╭─ Information provided
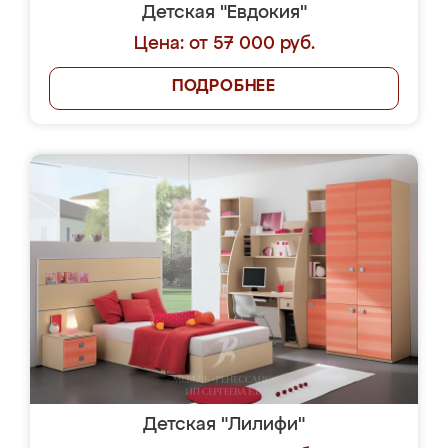
Детская "Евдокия"
Цена: от 57 000 руб.
ПОДРОБНЕЕ
Детская "Лилифи"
╰─
* [What needs to be done]: All of the listing above must be output exactly, except for its pictures.

* [Solution]:
Детская "Евдокия"
Цена: от 57 000 руб.
ПОДРОБНЕЕ
Детская "Лилифи"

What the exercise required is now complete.